By Claude Levi-Strauss
"Totemism is like hysteria," Levi-Strauss says in the first sentence of this slim book, "in that once we are persuaded to doubt that it is possible arbitrarily to isolate certain phenomena and to group them together as diagnostic signs of an illness, or of an objective institution, the symptoms themselves vanish or appear refractory to any identifying interpretation" (p.1). Like hysteria, he says, totemism involves bracketing certain phenomena as outside one's own moral universe (p.1).
Levi-Strauss develops this argument throughout the book, as here: "it is not because they are totemic that such systems must be regarded as irregular; it is because they are irregular that they can only be totemic" (p.53).
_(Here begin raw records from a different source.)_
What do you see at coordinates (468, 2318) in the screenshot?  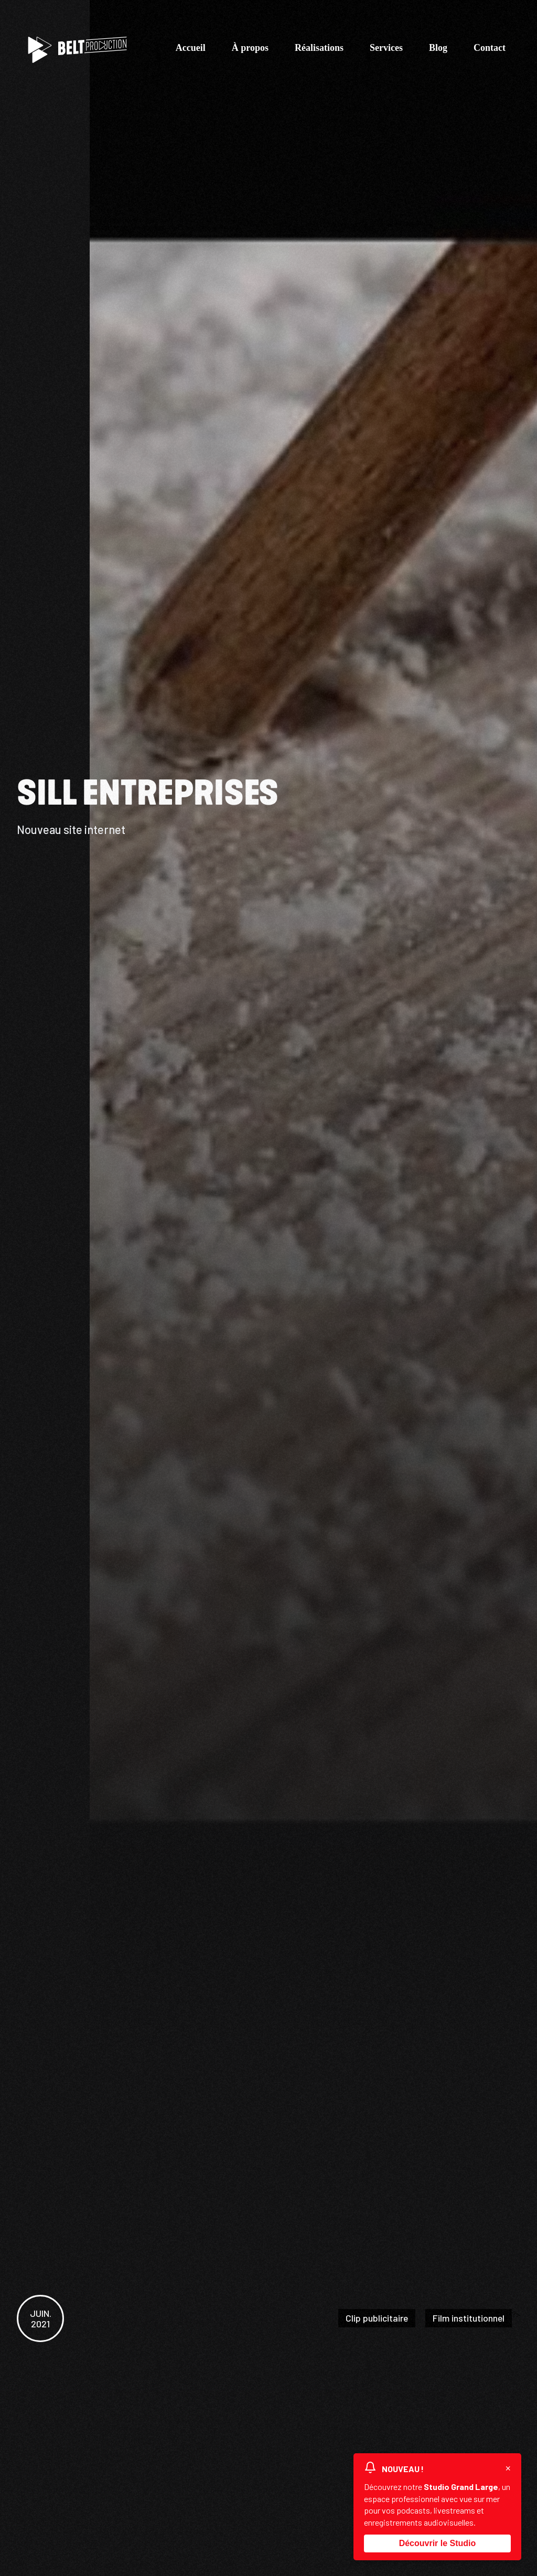 I see `Film institutionnel` at bounding box center [468, 2318].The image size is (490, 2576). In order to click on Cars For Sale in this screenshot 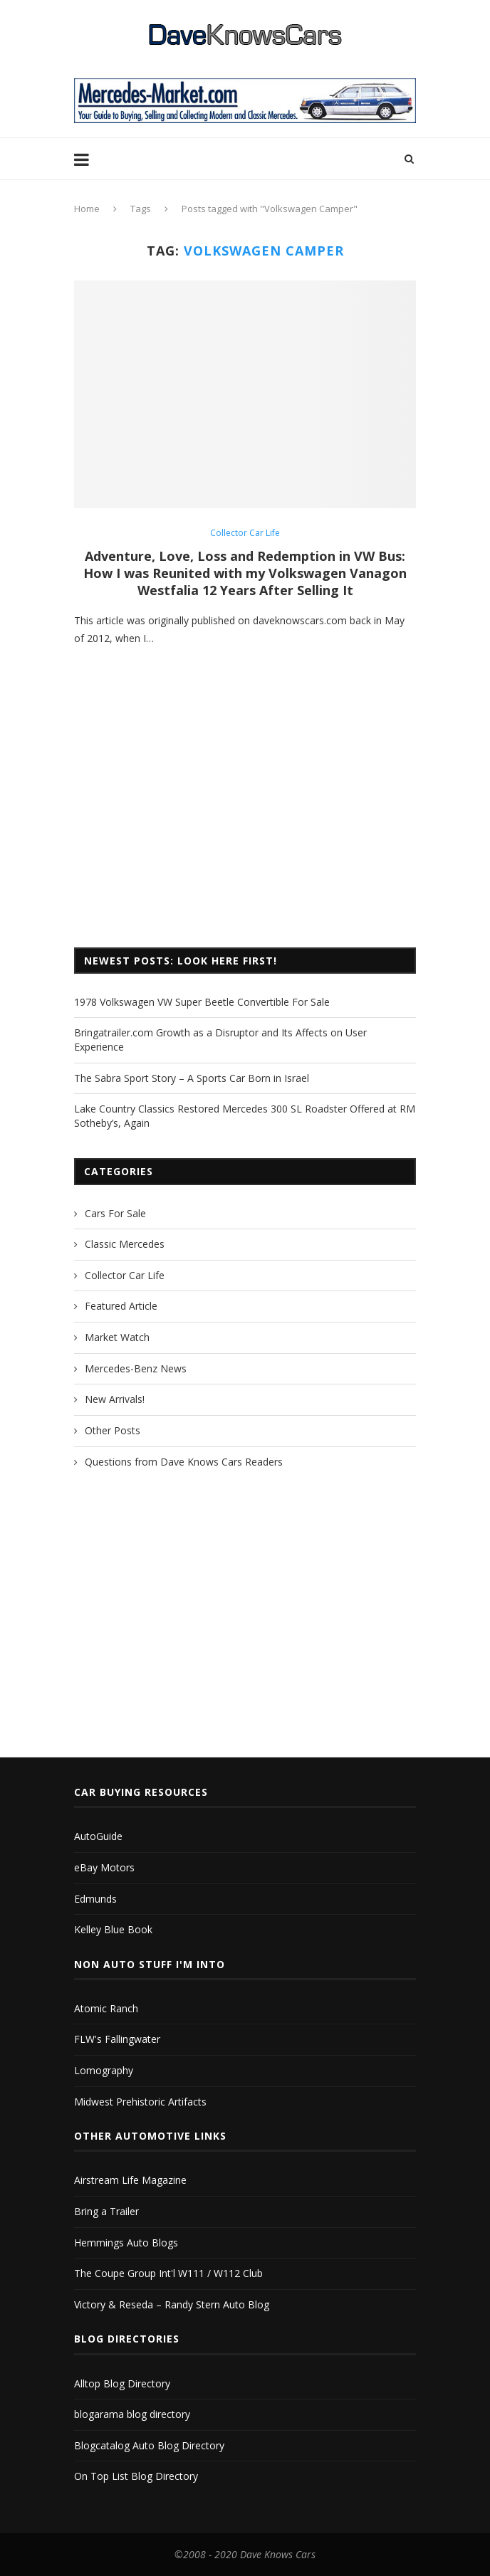, I will do `click(115, 1213)`.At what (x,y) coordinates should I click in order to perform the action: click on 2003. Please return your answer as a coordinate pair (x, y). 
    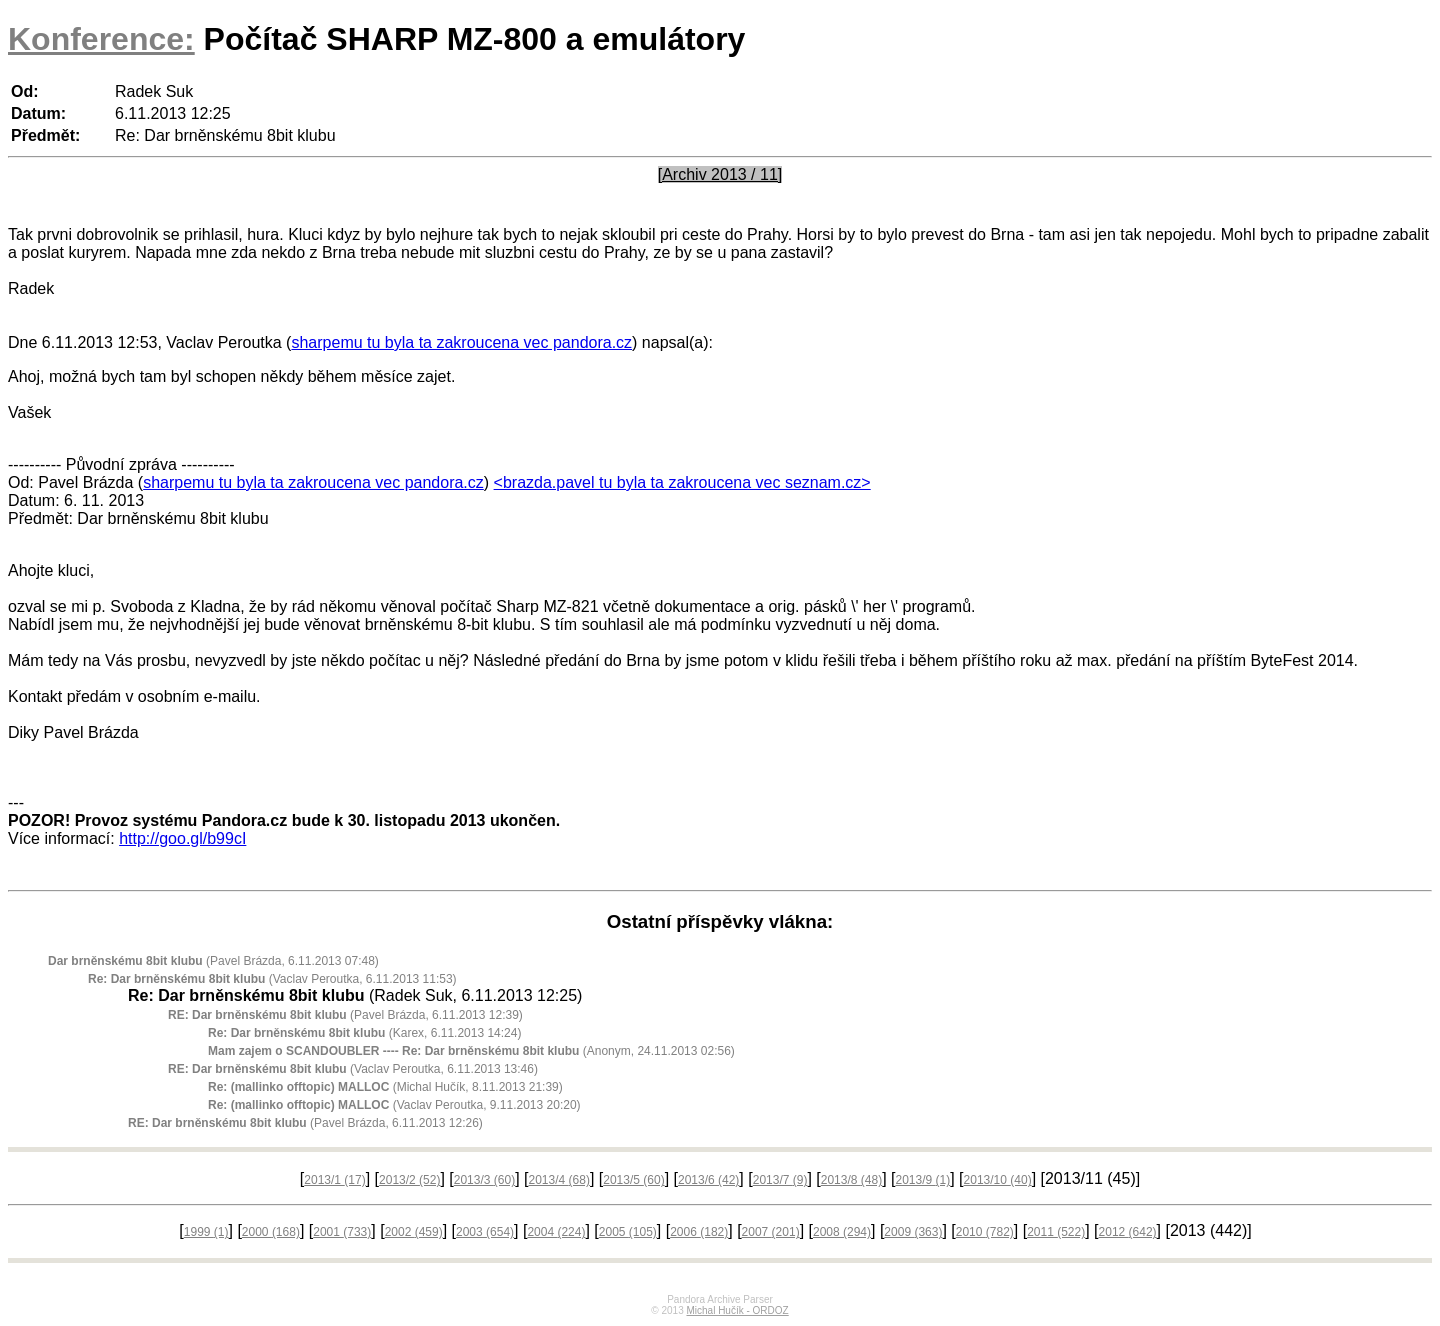
    Looking at the image, I should click on (485, 1232).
Through a careful examination of the then-extant work on totemism, Levi-Strauss developed this influential work, calling into question what was up to that point a broadly held assumption about how "savage culture" worked.
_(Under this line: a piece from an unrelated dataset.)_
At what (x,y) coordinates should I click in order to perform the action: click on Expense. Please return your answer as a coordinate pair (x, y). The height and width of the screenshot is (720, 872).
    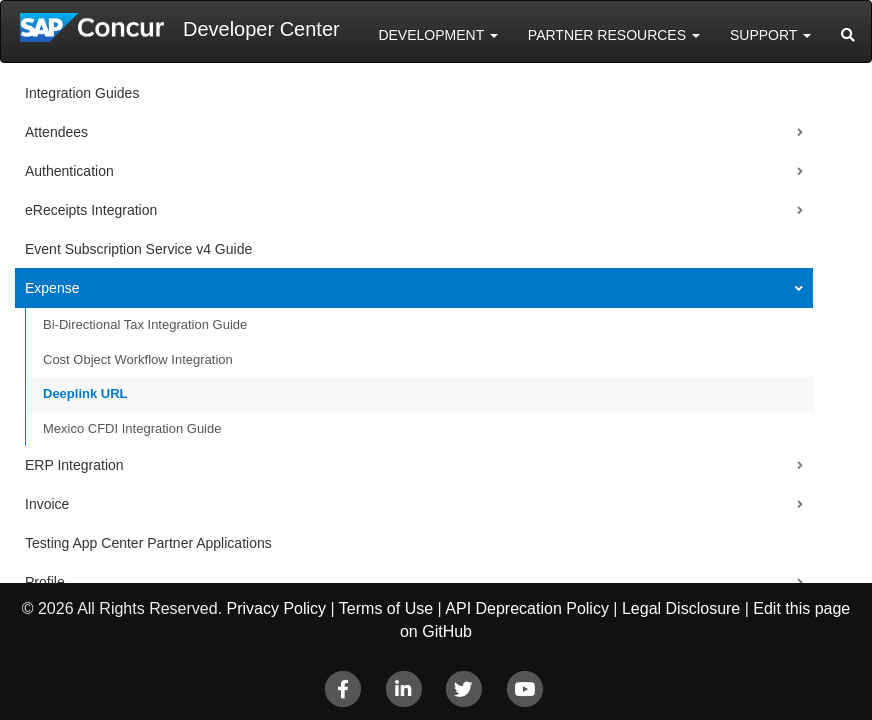
    Looking at the image, I should click on (52, 288).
I'm not an anthropologist, so although I enjoy Levi-Strauss' works, I can't evaluate the argument directly. But as a scholar of rhetoric and writing, I do recognize the approach—identifying a well known concept, taking it apart, and seeing how well it stands up to scrutiny. Levi-Strauss does this well and methodically, and as a result, the concept of totemism (at least, as a universal phenomenon) declined after this book made its impact. If you're interested in totemism—or in how concepts disintegrate—take a look.